Wrestler Darren Young:"Schau mich an - ich bin schwul"

Lesezeit: 3 min

Coming-out im Wrestling: Darren Young bei einem Kampf 2012 (Foto: Simon Q / CC-by-sa-2.0)

US-Wrestler Darren Young erklärt lapidar am Flughafen, schwul zu sein. Die Reaktionen sind positiv - doch geschah das Coming-out wirklich spontan? Denn in der Unterhaltungsindustrie Wrestling lässt sich der starke Mann nun noch besser vermarkten.

Von Jürgen Schmieder, Los Angeles

Es kommt bei einem Gespräch bisweilen gar nicht so sehr darauf an, was gesagt wird - sondern darauf, wann, wo und vor allem wie es gesagt wird. Der Inhalt bleibt freilich wichtig, insbesondere dann, wenn ein aktiver professioneller Sportler erklärt, homosexuell zu sein. Der Wrestler Darren Young hat das vor wenigen Tagen im amerikanischen Boulevardmagazin TMZ getan.

Es war kein Interview, vielmehr stand der 33-Jährige am Flughafen von Los Angeles und wartete am Gepäcklaufband auf seine Koffer. TMZ fängt dort gewöhnlich Berühmtheiten ab und erhofft sich kurze Statements von den Promis, woher sie gerade kommen oder wohin sie nun fliegen werden. Young trägt ein schwarzes T-Shirt, ein weißes Armband und eine Sonnenbrille.

Der Reporter fragt ihn beinahe nebenbei, ob er denn glaube, dass ein homosexueller Wrestler in der professionellen Organisation World Wrestling Entertainment (WWE) erfolgreich sein könne. Youngs lapidare Antwort: "Absolut! Schau mich an. Ich bin ein WWE-Superstar - und um ehrlich zu sein: Ich bin schwul. Ich bin glücklich. Ich bin sehr glücklich."

"Es fühlte sich in diesem Moment einfach richtig an"

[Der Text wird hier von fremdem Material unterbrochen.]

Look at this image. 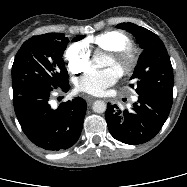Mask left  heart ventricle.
Instances as JSON below:
<instances>
[{
	"label": "left heart ventricle",
	"instance_id": "b2bd125f",
	"mask_svg": "<svg viewBox=\"0 0 187 187\" xmlns=\"http://www.w3.org/2000/svg\"><path fill=\"white\" fill-rule=\"evenodd\" d=\"M106 66L114 67L120 71V65L111 56L108 57Z\"/></svg>",
	"mask_w": 187,
	"mask_h": 187
}]
</instances>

Der Reporter weiß für einen Moment nicht, was er zu diesem Statement sagen soll, also fährt Young fort: "Macht es einen Unterschied für dich? Ändert es, was du über mich denkst? Wenn man so will, dann ist das hier mein Coming-out, wenn man das so nennen will. Ich will nur, dass ihr das wisst: Ich bin glücklich, ich fühle mich wohl in meiner Haut. Ich lebe meinen Traum, ich bin hier in Los Angeles für den WWE-Summerslam."

Bei dieser Veranstaltung im Staples Center von Los Angeles unterlag Young dann Rob Van Dam. Das ist die Rolle von Darren Young im Wrestling, einer Sportart, in der sich jeder Teilnehmer Superstar nennen darf, in der es beinahe so viele Titel wie Profis gibt - und in der die Ergebnisse zuvor festgelegt werden. Mit seiner Niederlage verhalf er seinem Gegner Van Dam zu einem Comeback - dennoch wurden nach dem Kampf Sieger und Unterlegener gleichermaßen gefeiert.

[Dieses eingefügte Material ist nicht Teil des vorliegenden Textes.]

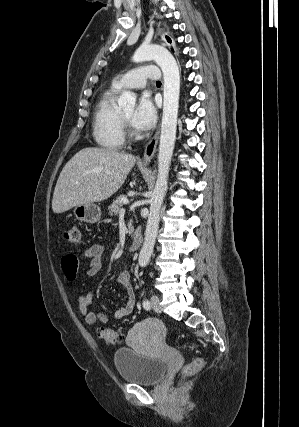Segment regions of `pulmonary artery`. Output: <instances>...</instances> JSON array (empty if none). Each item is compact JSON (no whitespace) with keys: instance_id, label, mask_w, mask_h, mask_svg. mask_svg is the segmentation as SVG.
Here are the masks:
<instances>
[{"instance_id":"1","label":"pulmonary artery","mask_w":299,"mask_h":427,"mask_svg":"<svg viewBox=\"0 0 299 427\" xmlns=\"http://www.w3.org/2000/svg\"><path fill=\"white\" fill-rule=\"evenodd\" d=\"M161 77L159 69L155 66L144 65L132 69L113 82V86L118 89H141L146 85L147 80L157 81Z\"/></svg>"}]
</instances>
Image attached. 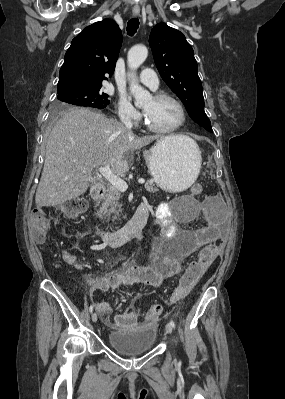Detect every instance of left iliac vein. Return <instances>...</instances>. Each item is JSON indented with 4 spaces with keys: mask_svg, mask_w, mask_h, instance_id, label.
<instances>
[{
    "mask_svg": "<svg viewBox=\"0 0 285 399\" xmlns=\"http://www.w3.org/2000/svg\"><path fill=\"white\" fill-rule=\"evenodd\" d=\"M165 330L168 334L172 333V326L168 323L165 325Z\"/></svg>",
    "mask_w": 285,
    "mask_h": 399,
    "instance_id": "1",
    "label": "left iliac vein"
}]
</instances>
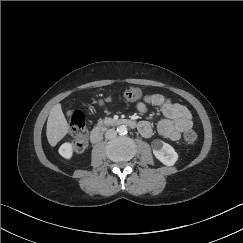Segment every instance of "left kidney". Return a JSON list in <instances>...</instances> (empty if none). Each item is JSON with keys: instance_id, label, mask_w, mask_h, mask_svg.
I'll return each instance as SVG.
<instances>
[{"instance_id": "obj_1", "label": "left kidney", "mask_w": 243, "mask_h": 243, "mask_svg": "<svg viewBox=\"0 0 243 243\" xmlns=\"http://www.w3.org/2000/svg\"><path fill=\"white\" fill-rule=\"evenodd\" d=\"M154 156L166 166H173L178 160V154L175 149L162 140L152 142Z\"/></svg>"}]
</instances>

"Es fühlte sich in diesem Moment einfach richtig an", sagt Young ein paar Tage später, "ich habe diese Gefühle so lange unterdrücken müssen, aber jetzt bin ich glücklich." In einer anderen Situation wäre er vielleicht erschrocken gewesen oder hätte Panik bekommen. Doch dort, am Flughafen bei den Gepäckstücken, habe er sich wohl gefühlt: "Es brauchte nur ein bisschen Mut."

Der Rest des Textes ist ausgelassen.